Work required: Once the line containing "Womennovator is the" is found in the records below, return it and each following line exactly, up to and including the line containing "cascading effect in", and nothing else.

[Saved entries]
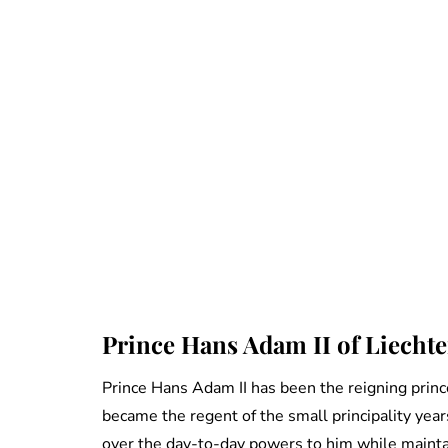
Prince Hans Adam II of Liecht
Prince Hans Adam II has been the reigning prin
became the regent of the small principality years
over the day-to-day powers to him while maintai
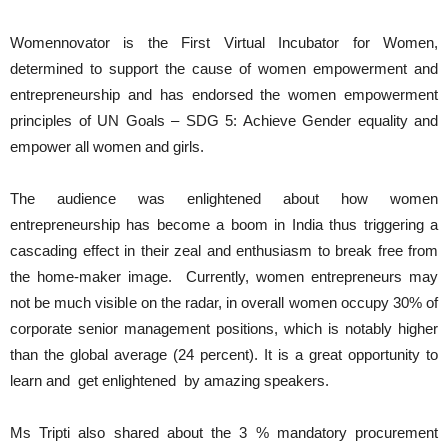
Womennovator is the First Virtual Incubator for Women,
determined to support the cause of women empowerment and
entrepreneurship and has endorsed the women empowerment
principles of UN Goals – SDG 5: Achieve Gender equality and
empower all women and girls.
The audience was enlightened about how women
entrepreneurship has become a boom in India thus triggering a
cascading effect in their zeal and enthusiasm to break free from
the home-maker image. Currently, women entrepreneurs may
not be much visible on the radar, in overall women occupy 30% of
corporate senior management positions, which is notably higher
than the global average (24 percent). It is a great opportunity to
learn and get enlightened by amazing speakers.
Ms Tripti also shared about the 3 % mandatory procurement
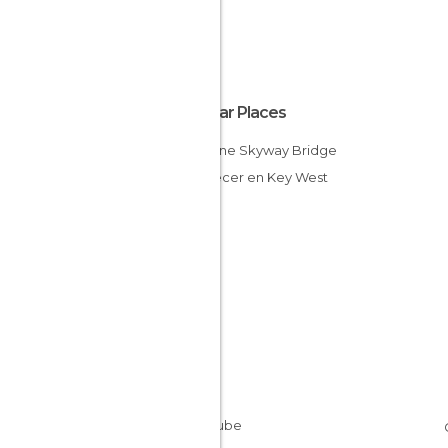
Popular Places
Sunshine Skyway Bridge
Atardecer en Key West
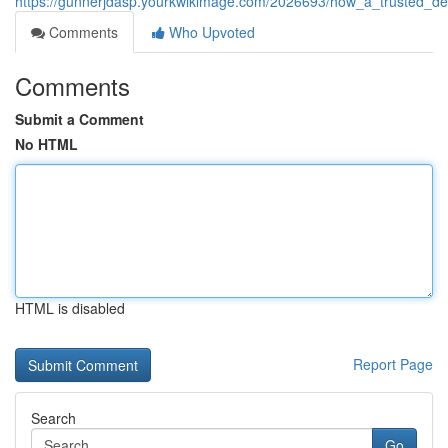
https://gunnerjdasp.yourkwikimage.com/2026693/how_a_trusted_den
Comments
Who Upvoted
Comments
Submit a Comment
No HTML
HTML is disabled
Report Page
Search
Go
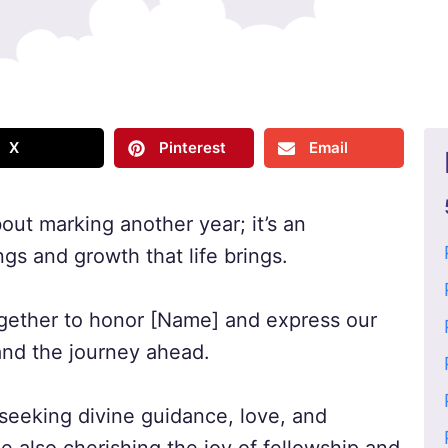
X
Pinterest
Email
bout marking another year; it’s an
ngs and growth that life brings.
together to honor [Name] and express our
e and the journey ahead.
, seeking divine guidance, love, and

Answer box:
Womennovator is the First Virtual Incubator for Women,
determined to support the cause of women empowerment and
entrepreneurship and has endorsed the women empowerment
principles of UN Goals – SDG 5: Achieve Gender equality and
empower all women and girls.
The audience was enlightened about how women
entrepreneurship has become a boom in India thus triggering a
cascading effect in their zeal and enthusiasm to break free from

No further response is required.